Task item:
Each record needs to be transcribed exactly.

-*-*-

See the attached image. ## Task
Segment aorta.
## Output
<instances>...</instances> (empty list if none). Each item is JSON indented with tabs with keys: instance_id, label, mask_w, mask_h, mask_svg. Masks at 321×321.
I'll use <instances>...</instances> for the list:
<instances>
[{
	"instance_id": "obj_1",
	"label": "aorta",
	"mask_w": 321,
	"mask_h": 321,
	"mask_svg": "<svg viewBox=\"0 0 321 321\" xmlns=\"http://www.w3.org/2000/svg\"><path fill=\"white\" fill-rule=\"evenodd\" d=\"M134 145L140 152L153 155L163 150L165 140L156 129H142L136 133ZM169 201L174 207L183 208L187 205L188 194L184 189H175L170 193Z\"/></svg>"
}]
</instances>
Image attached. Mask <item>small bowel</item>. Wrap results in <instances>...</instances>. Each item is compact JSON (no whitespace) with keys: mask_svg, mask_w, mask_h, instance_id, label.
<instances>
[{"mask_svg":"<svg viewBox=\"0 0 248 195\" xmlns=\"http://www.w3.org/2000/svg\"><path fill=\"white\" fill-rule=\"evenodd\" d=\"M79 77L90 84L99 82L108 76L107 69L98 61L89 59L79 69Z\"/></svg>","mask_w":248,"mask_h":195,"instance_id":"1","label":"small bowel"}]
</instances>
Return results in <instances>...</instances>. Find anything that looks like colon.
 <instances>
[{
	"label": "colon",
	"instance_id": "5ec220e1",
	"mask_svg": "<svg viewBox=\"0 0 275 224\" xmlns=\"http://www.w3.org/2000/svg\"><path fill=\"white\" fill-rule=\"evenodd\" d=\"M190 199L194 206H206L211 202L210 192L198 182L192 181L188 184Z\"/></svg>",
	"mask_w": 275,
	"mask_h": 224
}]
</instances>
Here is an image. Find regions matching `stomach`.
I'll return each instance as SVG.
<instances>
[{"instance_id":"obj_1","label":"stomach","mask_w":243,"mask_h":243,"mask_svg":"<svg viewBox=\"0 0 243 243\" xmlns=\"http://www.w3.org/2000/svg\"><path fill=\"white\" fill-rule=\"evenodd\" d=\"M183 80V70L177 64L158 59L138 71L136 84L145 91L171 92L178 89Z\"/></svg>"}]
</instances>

-*-*-

Expected answer:
See the attached image. ## Task
Segment aorta.
## Output
<instances>...</instances> (empty list if none). Each item is JSON indented with tabs with keys: instance_id, label, mask_w, mask_h, mask_svg. Masks at 321×321.
I'll use <instances>...</instances> for the list:
<instances>
[{
	"instance_id": "obj_1",
	"label": "aorta",
	"mask_w": 321,
	"mask_h": 321,
	"mask_svg": "<svg viewBox=\"0 0 321 321\" xmlns=\"http://www.w3.org/2000/svg\"><path fill=\"white\" fill-rule=\"evenodd\" d=\"M134 145L140 152L153 155L163 150L165 140L156 129H142L136 133ZM169 201L174 207L183 208L187 205L188 194L184 189H175L170 193Z\"/></svg>"
}]
</instances>
Image attached. Mask <item>small bowel</item>. Wrap results in <instances>...</instances>. Each item is compact JSON (no whitespace) with keys: mask_svg, mask_w, mask_h, instance_id, label.
<instances>
[{"mask_svg":"<svg viewBox=\"0 0 248 195\" xmlns=\"http://www.w3.org/2000/svg\"><path fill=\"white\" fill-rule=\"evenodd\" d=\"M79 77L90 84L99 82L108 76L107 69L98 61L89 59L79 69Z\"/></svg>","mask_w":248,"mask_h":195,"instance_id":"1","label":"small bowel"}]
</instances>
Return results in <instances>...</instances>. Find anything that looks like colon.
 <instances>
[{
	"label": "colon",
	"instance_id": "5ec220e1",
	"mask_svg": "<svg viewBox=\"0 0 275 224\" xmlns=\"http://www.w3.org/2000/svg\"><path fill=\"white\" fill-rule=\"evenodd\" d=\"M190 199L194 206H206L211 202L210 192L198 182L192 181L188 184Z\"/></svg>",
	"mask_w": 275,
	"mask_h": 224
}]
</instances>
Here is an image. Find regions matching `stomach`.
I'll return each instance as SVG.
<instances>
[{"instance_id":"obj_1","label":"stomach","mask_w":243,"mask_h":243,"mask_svg":"<svg viewBox=\"0 0 243 243\" xmlns=\"http://www.w3.org/2000/svg\"><path fill=\"white\" fill-rule=\"evenodd\" d=\"M183 80V70L177 64L158 59L138 71L136 84L145 91L171 92L178 89Z\"/></svg>"}]
</instances>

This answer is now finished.